Segment Start: Records provided
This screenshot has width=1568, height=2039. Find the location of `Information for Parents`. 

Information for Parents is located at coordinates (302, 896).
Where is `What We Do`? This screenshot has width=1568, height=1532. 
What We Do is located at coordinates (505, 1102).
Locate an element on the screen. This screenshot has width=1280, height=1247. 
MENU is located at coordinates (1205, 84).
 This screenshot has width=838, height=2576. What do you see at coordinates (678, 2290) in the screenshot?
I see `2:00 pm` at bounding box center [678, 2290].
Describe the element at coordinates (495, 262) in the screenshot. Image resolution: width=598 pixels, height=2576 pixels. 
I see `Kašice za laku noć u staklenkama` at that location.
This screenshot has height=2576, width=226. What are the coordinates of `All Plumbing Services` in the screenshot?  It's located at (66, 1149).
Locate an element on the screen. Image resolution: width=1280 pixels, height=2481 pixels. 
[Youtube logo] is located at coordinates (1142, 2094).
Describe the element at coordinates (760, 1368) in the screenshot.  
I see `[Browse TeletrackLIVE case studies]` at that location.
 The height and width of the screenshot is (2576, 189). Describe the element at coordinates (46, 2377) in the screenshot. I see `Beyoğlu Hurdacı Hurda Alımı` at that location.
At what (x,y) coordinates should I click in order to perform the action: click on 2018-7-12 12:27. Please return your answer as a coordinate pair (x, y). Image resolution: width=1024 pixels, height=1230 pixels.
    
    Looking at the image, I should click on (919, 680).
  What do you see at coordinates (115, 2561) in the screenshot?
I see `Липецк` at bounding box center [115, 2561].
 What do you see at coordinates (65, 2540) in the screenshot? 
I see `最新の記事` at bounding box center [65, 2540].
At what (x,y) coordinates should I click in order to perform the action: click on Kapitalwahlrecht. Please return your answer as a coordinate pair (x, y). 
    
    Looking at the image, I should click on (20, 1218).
Segment End: Records provided
◆ Exercise details: Take the lines above from the one holding "This screenshot has height=2576, width=226." to the last and output them exactly.

◆ Answer to this problem:
This screenshot has height=2576, width=226. What are the coordinates of `All Plumbing Services` in the screenshot?  It's located at (66, 1149).
Locate an element on the screen. Image resolution: width=1280 pixels, height=2481 pixels. 
[Youtube logo] is located at coordinates (1142, 2094).
Describe the element at coordinates (760, 1368) in the screenshot.  
I see `[Browse TeletrackLIVE case studies]` at that location.
 The height and width of the screenshot is (2576, 189). Describe the element at coordinates (46, 2377) in the screenshot. I see `Beyoğlu Hurdacı Hurda Alımı` at that location.
At what (x,y) coordinates should I click in order to perform the action: click on 2018-7-12 12:27. Please return your answer as a coordinate pair (x, y). Image resolution: width=1024 pixels, height=1230 pixels.
    
    Looking at the image, I should click on (919, 680).
  What do you see at coordinates (115, 2561) in the screenshot?
I see `Липецк` at bounding box center [115, 2561].
 What do you see at coordinates (65, 2540) in the screenshot? 
I see `最新の記事` at bounding box center [65, 2540].
At what (x,y) coordinates should I click in order to perform the action: click on Kapitalwahlrecht. Please return your answer as a coordinate pair (x, y). 
    
    Looking at the image, I should click on (20, 1218).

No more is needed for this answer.